### Task directions
The lines to copy run from the one containing "Ukategoriseret" through the last line of the listing; copy them exactly and nothing more.

### Provided records
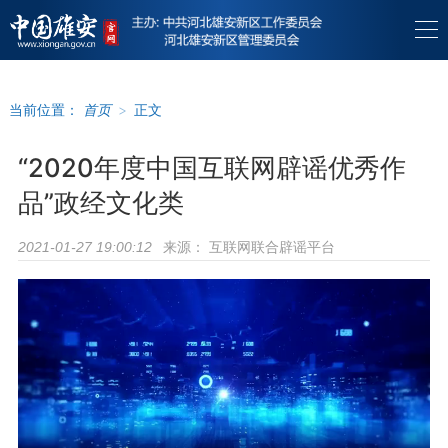
当前位置：
首页
>
正文
“2020年度中国互联网辟谣优秀作
品”政经文化类
来源：
互联网联合辟谣平台
2021-01-27 19:00:12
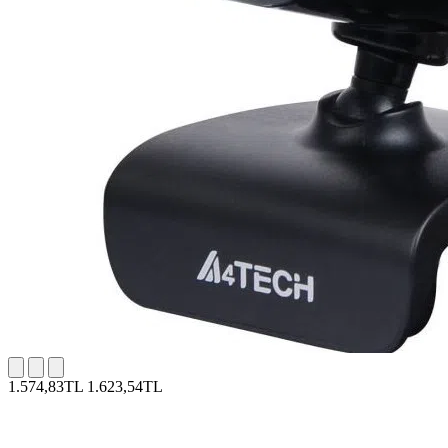
1.574,83TL
1.623,54TL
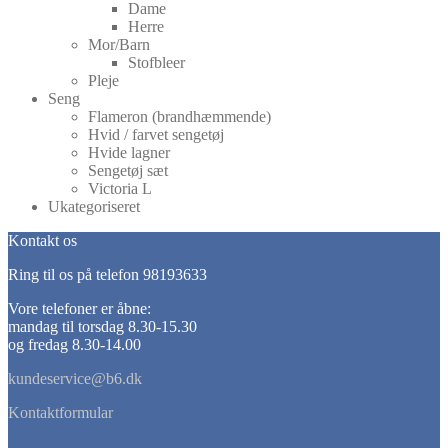
Dame
Herre
Mor/Barn
Stofbleer
Pleje
Seng
Flameron (brandhæmmende)
Hvid / farvet sengetøj
Hvide lagner
Sengetøj sæt
Victoria L
Ukategoriseret
Kontakt os
Ring til os på telefon 98193633
Vore telefoner er åbne:
mandag til torsdag 8.30-15.30
og fredag 8.30-14.00
kundeservice@b6.dk
Kontaktformular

### Solution to the exercise
Ukategoriseret
Kontakt os
Ring til os på telefon 98193633
Vore telefoner er åbne:
mandag til torsdag 8.30-15.30
og fredag 8.30-14.00
kundeservice@b6.dk
Kontaktformular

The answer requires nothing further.